Exercise directions:
Reproduce each line of the material exactly, minus any picture.

* * * *

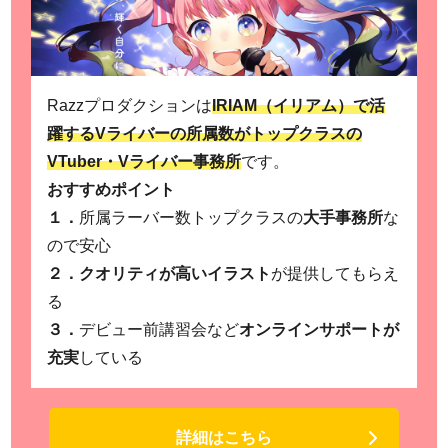
Razzプロダクションは
IRIAM（イリアム）で活
躍するVライバーの所属数がトップクラスの
VTuber・Vライバー事務所
です。
おすすめポイント
１．
所属ラーバー数トップクラスの
大手事務所
な
ので安心
２．
クオリティが高いイラスト
が提供してもらえ
る
３．
デビュー前講習会など
オンラインサポートが
充実
している
詳細はこちら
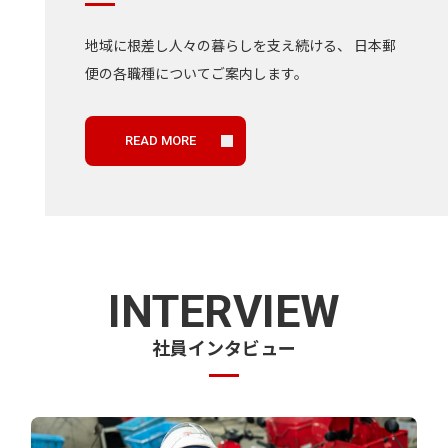
地域に根差し人々の暮らしを支え続ける、
日本郵
便の各職種についてご案内します。
READ MORE
INTERVIEW
社員インタビュー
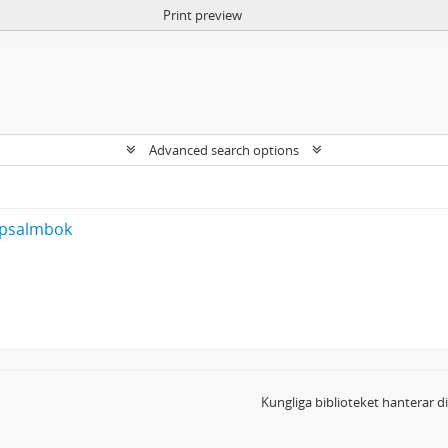
Print preview
Advanced search options
s psalmbok
5
Kungliga biblioteket hanterar 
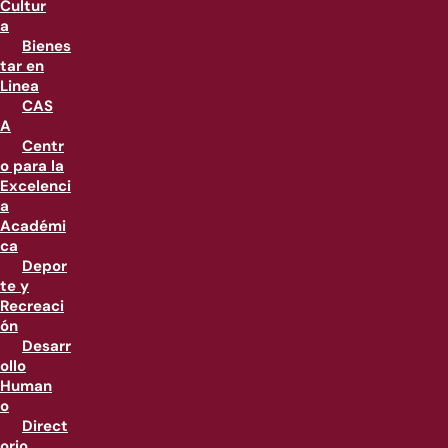
Cultur
a
Bienes
tar en
Linea
CAS
A
Centr
o para la
Excelenci
a
Académi
ca
Depor
te y
Recreaci
ón
Desarr
ollo
Human
o
Direct
orio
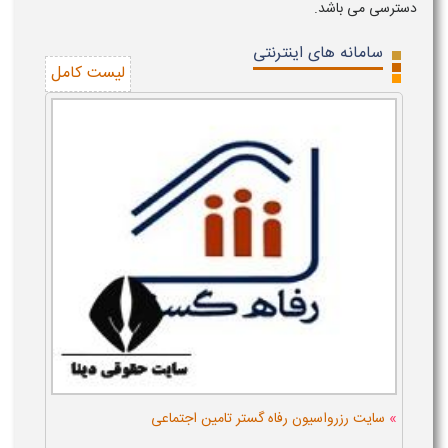
دسترسی می باشد.
سامانه های اینترنتی
لیست کامل
»
سایت رزرواسیون رفاه گستر تامین اجتماعی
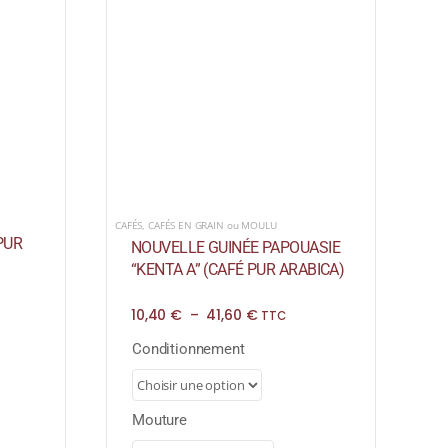
CAFÉS
,
CAFÉS EN GRAIN ou MOULU
PUR
NOUVELLE GUINÉE PAPOUASIE
“KENTA A” (CAFÉ PUR ARABICA)
Plage
10,40
€
–
41,60
€
TTC
de
prix :
Conditionnement
10,40 €
à
41,60 €
Mouture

* * * *

The completed task:
Razzプロダクションは
IRIAM（イリアム）で活
躍するVライバーの所属数がトップクラスの
VTuber・Vライバー事務所
です。
おすすめポイント
１．
所属ラーバー数トップクラスの
大手事務所
な
ので安心
２．
クオリティが高いイラスト
が提供してもらえ
る
３．
デビュー前講習会など
オンラインサポートが
充実
している
詳細はこちら
地域に根差し人々の暮らしを支え続ける、
日本郵
便の各職種についてご案内します。
READ MORE
INTERVIEW
社員インタビュー
Print preview
Advanced search options
s psalmbok
5
Kungliga biblioteket hanterar 
Cultur
a
Bienes
tar en
Linea
CAS
A
Centr
o para la
Excelenci
a
Académi
ca
Depor
te y
Recreaci
ón
Desarr
ollo
Human
o
Direct
orio
دسترسی می باشد.
سامانه های اینترنتی
لیست کامل
»
سایت رزرواسیون رفاه گستر تامین اجتماعی
CAFÉS
,
CAFÉS EN GRAIN ou MOULU
PUR
NOUVELLE GUINÉE PAPOUASIE
“KENTA A” (CAFÉ PUR ARABICA)
Plage
10,40
€
–
41,60
€
TTC
de
prix :
Conditionnement
10,40 €
à
41,60 €
Mouture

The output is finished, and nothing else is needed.